Once the controller is up and running, the test code attempts to deploy the bundle that was provided as an argument to the test. Bundles can be:

  • local, specified as an absolute link to the acceptance test repository
  • remote, specified as a charm-store URI

While the deployment is in progress, the test keeps track of the total deployment time while at the same time collects the execution time and number of retries for each executed transaction. This is achieved by turning
on trace logging for the juju.state.txn module and grepping the logs for transaction-related entries.

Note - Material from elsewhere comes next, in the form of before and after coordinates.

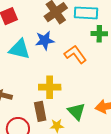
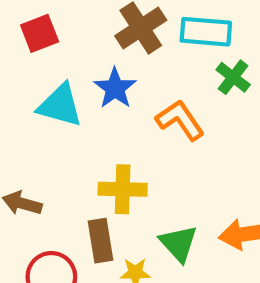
green cross: (99, 34) -> (233, 77), turned 35
blue star: (45, 40) -> (115, 88), turned -30

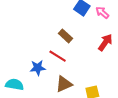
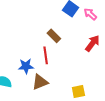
red line: (58, 56) -> (46, 55), turned 48
brown triangle: (64, 84) -> (40, 82), moved

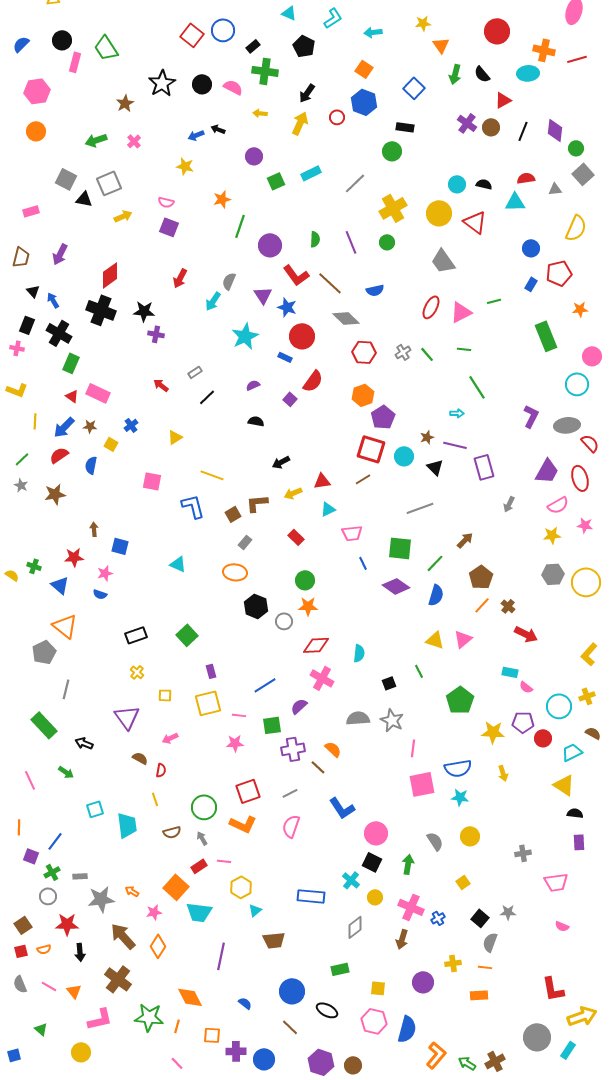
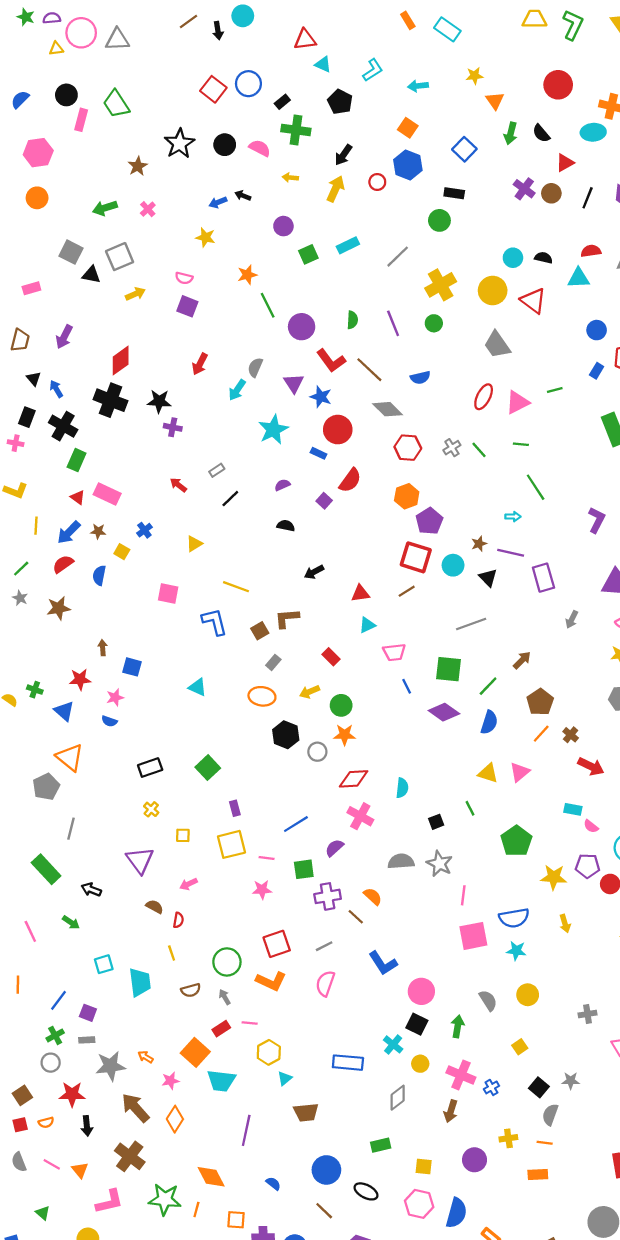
green line: (240, 226) -> (268, 305), turned -45
yellow arrow: (293, 493) -> (309, 692), moved
purple square: (31, 856) -> (88, 1013), moved

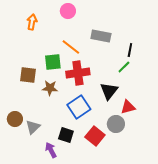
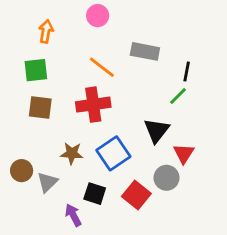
green square: (53, 62) -> (36, 70), moved
red cross: (78, 73) -> (93, 105), moved
brown star: (50, 88) -> (72, 153), moved
red triangle: (128, 107) -> (184, 153), turned -42

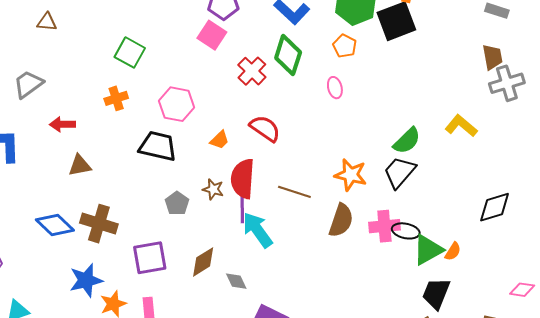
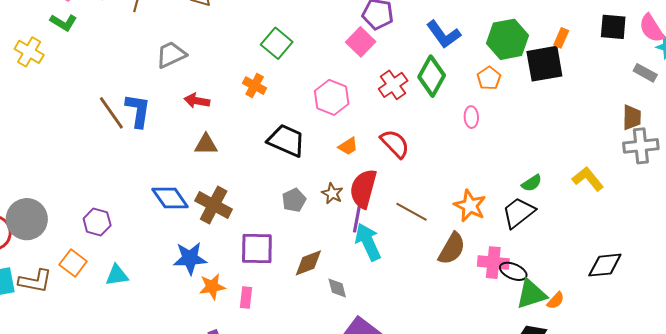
orange cross: (116, 98) -> (255, 86), turned 35
pink hexagon: (177, 104) -> (332, 97), moved
green semicircle: (407, 141) -> (532, 183), size x0.7

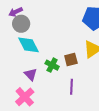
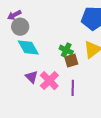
green cross: (52, 65) -> (66, 50), moved
pink cross: (25, 97) -> (49, 81), moved

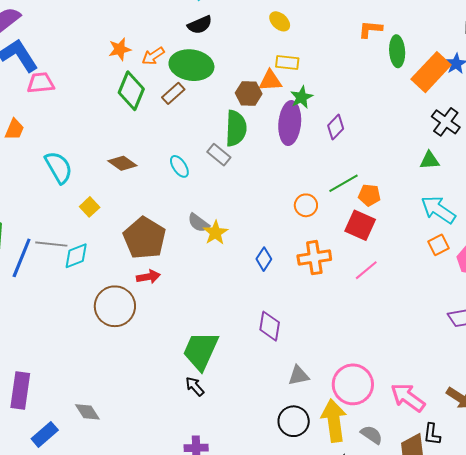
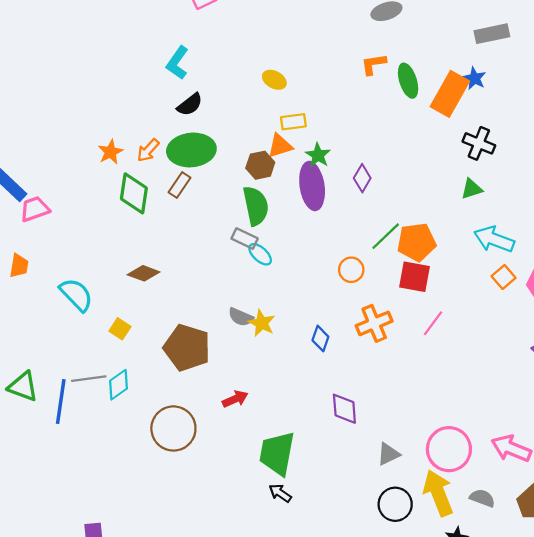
cyan ellipse: (179, 166) -> (260, 254), moved
orange pentagon: (369, 195) -> (416, 242), size x1.6
red arrow: (148, 277) -> (235, 399), moved

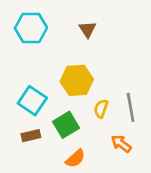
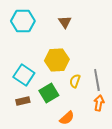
orange arrow: (121, 144) -> (99, 103), moved, turned 63
orange semicircle: (75, 159) -> (67, 118), moved

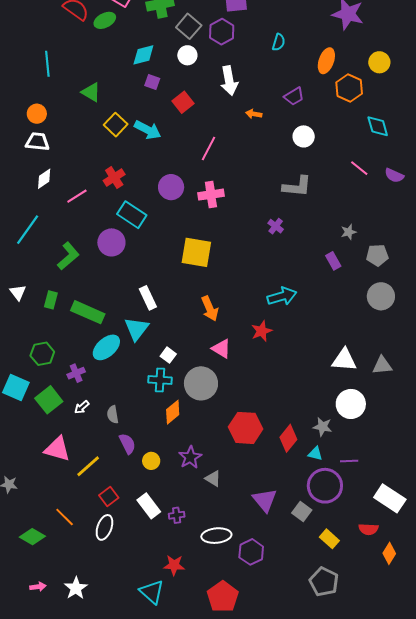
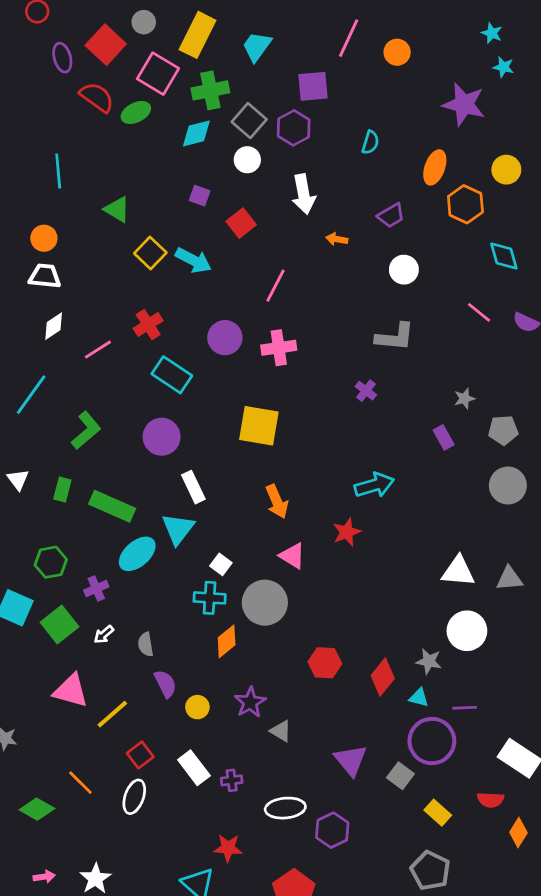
cyan diamond: (143, 55) -> (196, 133), moved
purple circle: (111, 242) -> (162, 437), moved
red hexagon: (246, 428) -> (325, 663), size x0.7

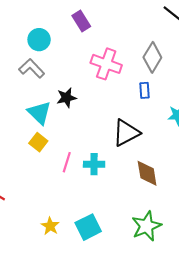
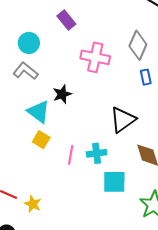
blue rectangle: (145, 90) -> (146, 77), moved
yellow star: (50, 226) -> (33, 204), moved
cyan square: (88, 227) -> (114, 182), moved, turned 35

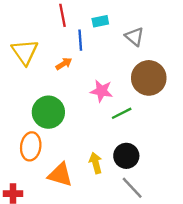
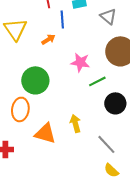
black circle: (126, 156) -> (115, 103), moved

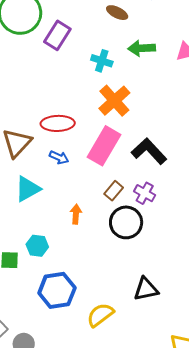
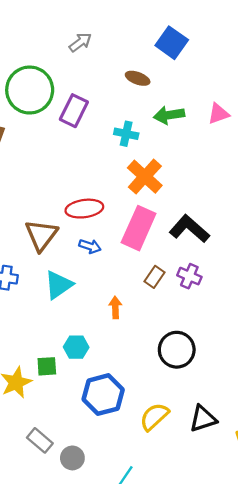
black circle: (126, 222) -> (177, 350), moved
black triangle: (146, 289) -> (203, 419), moved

Once the bundle is successfully deployed, the metrics get pre-aggregated and the following stats are calculated for each metric:

  • transaction time:

    • min
    • max
    • mean
    • median
    • stddev
    • total
    • count
  • transaction retries:

    • min
    • max
    • mean
    • median
    • stddev

The metrics are then shipped to an influxdb instance. Before shipping, each metric is tagged with the following information:

  • charm-bundle
  • charm-urls
  • git-sha (the short SHA of the branch used to run the tests)
  • juju-version
  • mongo-profile
  • mongo-ss-txns (true or false depending on whether server-side transactions are enabled)
  • mongo-version

What scenarios are being run at the moment

The scenarios are generated from the combinations of the following set of parameters:

  • mongo version:

    • 3.x
    • 4.0.5 (only tested against develop as it requires the mongodb-snap feature flag)
  • mongo profile:

    • low
    • default
  • bundle:

    • webscale-lxd (a percona/keystone bundle)
    • cs:~jameinel/ubuntu-lite-7

There is ongoing work to add more bundles to the list so we can obtain data for different workloads. In particular:

  • a full openstack bundle deployed on GUIMAAS (or some other beefy node)
  • k8s (in the future)

Visualizing the data

For the purpose of visualizing the data a grafana dashboard is provided. A small caveat is that you need to login twice to access it: first visit https://cloud.kpi.canonical.com and login with the appropriate cloud-city credentials. Then you need to manually sign-in via OpenID by clicking the button in the bottom-left corner of the screen. This will let you access the webscale results dashboard.

Here is how the dashboard looks like; you can use the drop-down boxes in the top row to display the captured metrics for a particular bundle and mongo profile combination. Please keep in mind that the vertical axii use a logarithmic scale.

Interesting observations so far

  1. It seems that when using the low mongo profile, mongo 3 consistently blows mongo 4 out of the water. Deployment times for ubuntu-lite spike from 3min with mongo 3 to 15min with mongo 4.
  2. Switching to the default memory profile gives almost comparable performance although mongo 3 still fares a bit better. Deployment of ubuntu-lite with mongo 4 takes about 2 minutes more than deploying with mongo 3.

Acknowledgments

Kudos to @simonrichardson for laying the groundwork for setting up and running the webscale tests!